Matt Moore

C++

Functional Programming » Concurrent Mapping

Apr 30, 2018

If you're reading this, you're probably at least a little familiar with map. The concept is fairly simple: Take a collection of values, and create a new collection of values.

A simple example in Ruby would go something like this:

[1, 2, 3].map { |x| x * 2 }
#=> [2, 4, 6]

# or:
[1, 2, 3].map(&2.method(:*))
#=> [2, 4, 6]

In Haskell:

map (\x -> x * 2) [1, 2, 3]
-- [2,4,6]

-- or:
map (* 2) [1, 2, 3]
-- [2,4,6]

What this does, then, is applies a function (x * 2) to each item in the collection, returning a new collection of results. It does this without mutating the original collection.

This is obviously an incredibly useful feature from the functional world, but there is an additional thing we can do with this. Imagine we have a list of files, and we want to fetch all the content and aggregate it. One way to do this is to iterate through a list of files and read them. However, this would be on the order of O(n). Instead, what if we can apply the map concept, but concurrently?
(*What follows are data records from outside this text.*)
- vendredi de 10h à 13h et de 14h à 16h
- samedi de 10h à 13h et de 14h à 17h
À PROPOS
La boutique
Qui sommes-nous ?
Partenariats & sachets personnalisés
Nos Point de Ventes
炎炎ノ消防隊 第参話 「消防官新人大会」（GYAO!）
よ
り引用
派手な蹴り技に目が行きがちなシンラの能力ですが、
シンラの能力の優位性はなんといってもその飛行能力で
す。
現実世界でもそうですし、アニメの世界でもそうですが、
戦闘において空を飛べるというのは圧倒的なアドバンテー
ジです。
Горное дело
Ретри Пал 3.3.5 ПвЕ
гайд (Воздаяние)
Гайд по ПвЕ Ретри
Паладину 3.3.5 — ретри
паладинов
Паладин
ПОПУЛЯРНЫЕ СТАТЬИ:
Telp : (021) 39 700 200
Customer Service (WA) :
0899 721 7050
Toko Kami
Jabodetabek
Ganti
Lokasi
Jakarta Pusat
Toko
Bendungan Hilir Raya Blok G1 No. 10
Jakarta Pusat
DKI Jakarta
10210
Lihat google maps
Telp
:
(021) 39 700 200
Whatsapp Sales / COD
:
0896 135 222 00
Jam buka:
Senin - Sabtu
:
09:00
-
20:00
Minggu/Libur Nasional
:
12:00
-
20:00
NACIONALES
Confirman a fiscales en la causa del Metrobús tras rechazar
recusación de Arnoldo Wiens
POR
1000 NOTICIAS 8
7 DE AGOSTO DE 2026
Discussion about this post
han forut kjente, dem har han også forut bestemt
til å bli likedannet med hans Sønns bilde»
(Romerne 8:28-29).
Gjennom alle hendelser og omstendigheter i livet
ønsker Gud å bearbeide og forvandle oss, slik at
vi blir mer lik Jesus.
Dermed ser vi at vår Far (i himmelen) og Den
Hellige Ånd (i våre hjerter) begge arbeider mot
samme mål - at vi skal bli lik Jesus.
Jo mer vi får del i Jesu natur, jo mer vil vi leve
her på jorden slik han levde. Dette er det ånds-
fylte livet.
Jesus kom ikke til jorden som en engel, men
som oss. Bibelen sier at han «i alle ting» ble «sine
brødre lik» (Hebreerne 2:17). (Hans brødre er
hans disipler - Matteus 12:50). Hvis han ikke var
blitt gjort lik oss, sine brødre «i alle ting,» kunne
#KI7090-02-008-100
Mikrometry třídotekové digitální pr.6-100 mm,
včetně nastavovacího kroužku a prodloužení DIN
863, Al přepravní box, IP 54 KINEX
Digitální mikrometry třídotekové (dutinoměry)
In Haskell, this is as simple as importing the Control.Concurrent.Async library and then calling mapConcurrently:

main =
  mapConcurrently readFile ["data1.txt", "data2.txt"]
  >>= \contents -> putStrLn (intercalate ">>>\n" contents)

We can also use the do notation in Haskell, which some find more readable (I rather enjoy the monadic bind operator, shown above):

main = do
  contents <- mapConcurrently readFile ["data1.txt", "data2.txt"]
  putStrLn (intercalate ">>>\n" contents)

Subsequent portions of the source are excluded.